Portfolio consistency was still an issue, so we implemented a system of actively rotating account reviews.  Even so, too much information about our clients and their portfolios resided on different systems that couldn’t talk to one another.  One system tracked portfolio holdings; another tracked monthly cash needs; yet another kept notes on other client requirements.

About five years ago, we became aware of new software that could combine this information.  Miles Putnam, a student in need of a project to complete his master’s degree, was brought in to help evaluate the various packages.  The software wasn’t sufficiently developed to meet our needs at that time, but it took just six months to purchase this software after we hired Miles as a securities analyst in 2010.  This software finally brought the consistency we were looking for.

Pat Beach had been indicating she would retire at the end of 2010 so we started an exhaustive search for a replacement.  Pat left big shoes to fill.  Pam Parks came on board in the middle of 2010.  Pam takes ownership of every challenge she is asked to handle.  Her responsibilities include our client accounting software, human resources, bookkeeping, and client communications.

That same year, Maury called it a career as well.  With a PhD in psychology, Maury always had insights into human nature.  He brought a more personal element into the somewhat scientific endeavor of investment management.  Maury had a calm and reassuring manner that resonated with all of us at the office and with our clients as well.  And he could handle the math.  Maury is a CFA just like Ralph Seger, Dan Boyle, Miles Putnam, and me.  I visited Maury a couple of months ago and he looked great.

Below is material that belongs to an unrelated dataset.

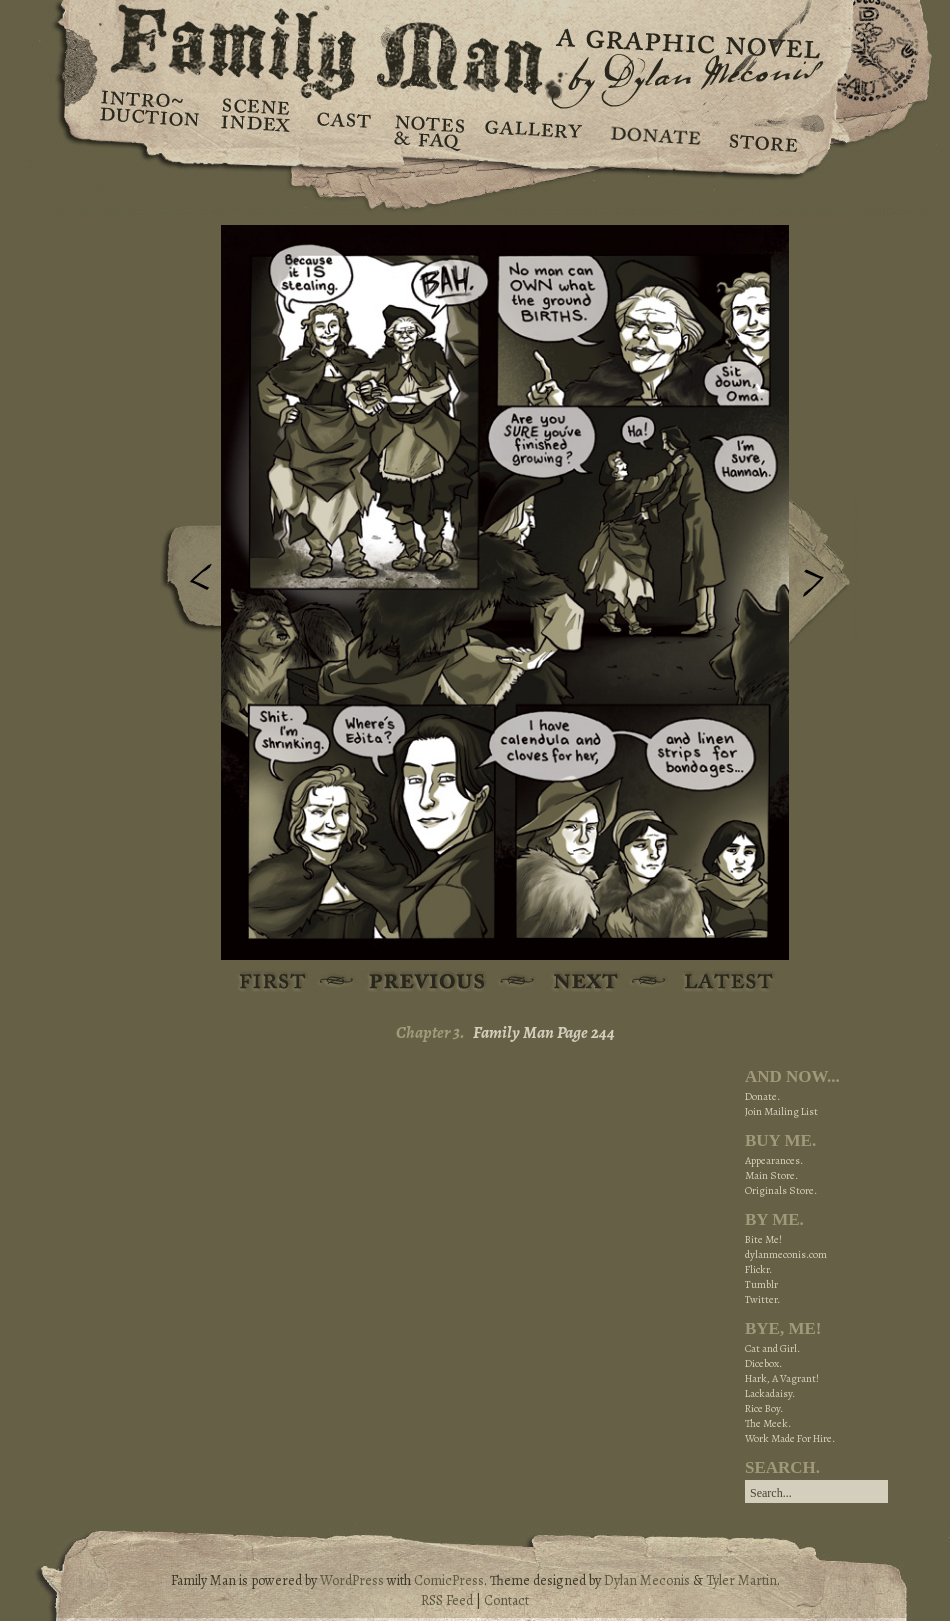 Image resolution: width=950 pixels, height=1621 pixels. Describe the element at coordinates (772, 1348) in the screenshot. I see `Cat and Girl.` at that location.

We’ve had several part-time people working behind the scenes over the years.  Doreen Phelps has been with us since 1999, longer than anyone but me.  She was trained by our beloved June Kirby, an early S-E staff member, prior to her retirement.  If you move, have surgery, or lose a loved one, Doreen is the one who selects the flowers we send.  She cares very much for this business, our clients, and our employees.

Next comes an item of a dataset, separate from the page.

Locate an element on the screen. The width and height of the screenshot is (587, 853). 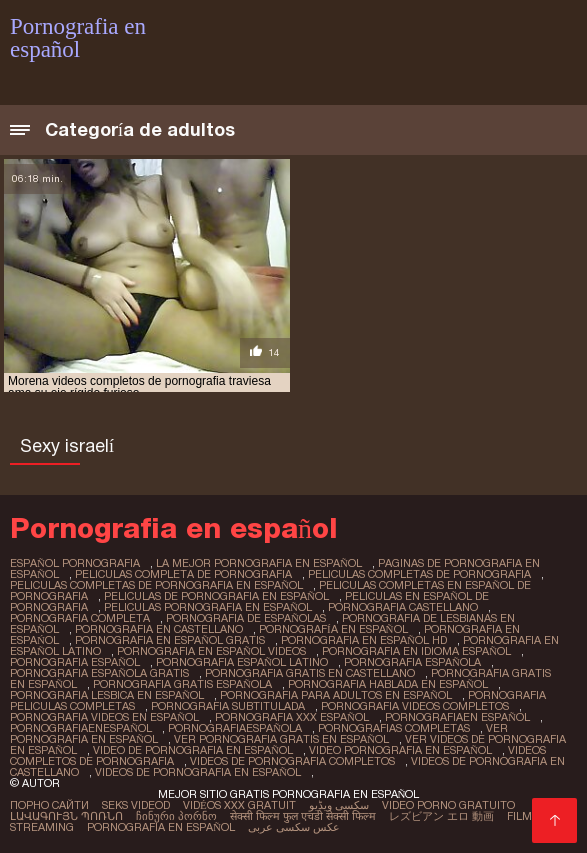
pornografia de españolas is located at coordinates (246, 618).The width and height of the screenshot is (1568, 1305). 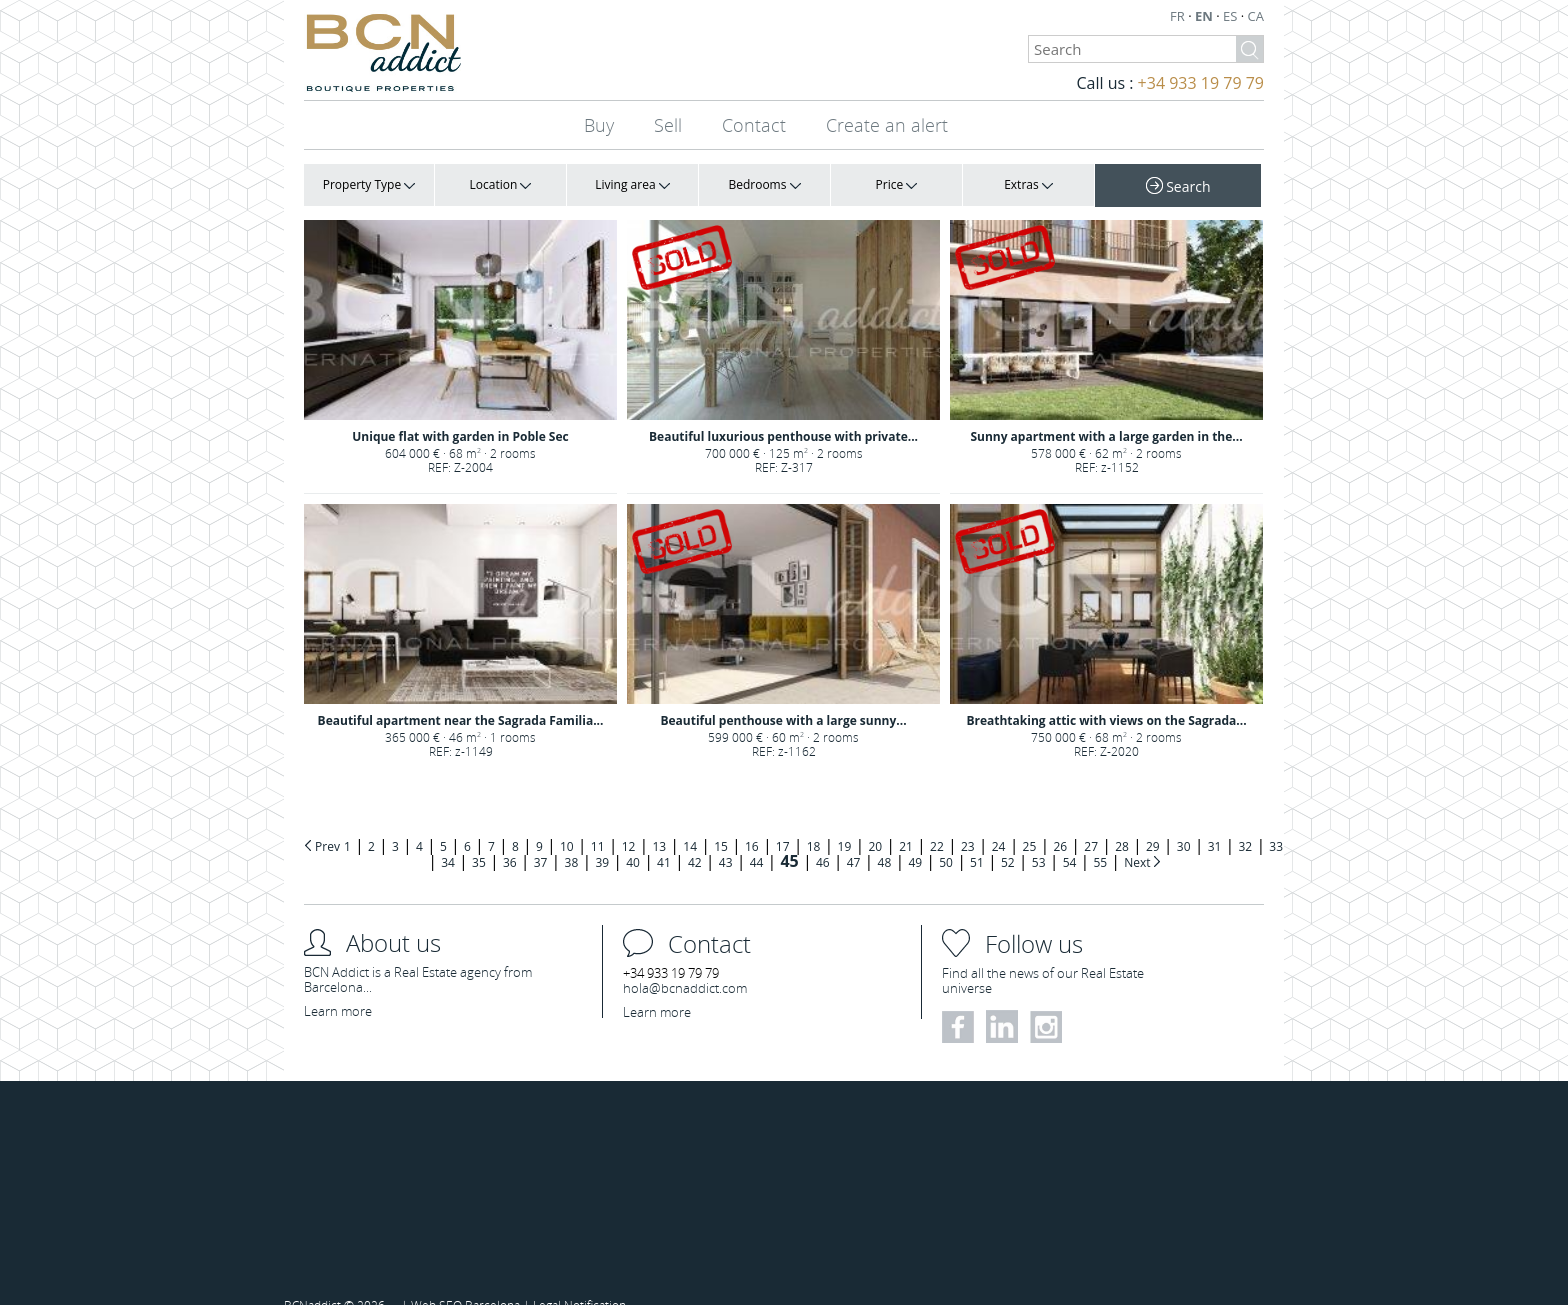 I want to click on Legal Notification, so click(x=579, y=1279).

In 2011, we had a part-time opening following the retirement of Whitney Shapland after more than a decade with us.  A referral from a mutual acquaintance led to the hiring of Terri Buchanan, who shares a job with Doreen.  Our business is very complex for a small company, but Terri picked it up quickly.  Her organizational skills and eye for improvement have made a big difference in our business.

Provident is still small, with five full-time employees and two part-timers.  However, it is bigger than any one of us, whether that is Ralph Seger, Maury Elvekrog, or me.  We are a team.  Now we are the Provident team, a team of people working hard and providing carefully for your financial security every day. On behalf of the team, thanks for your support and your business.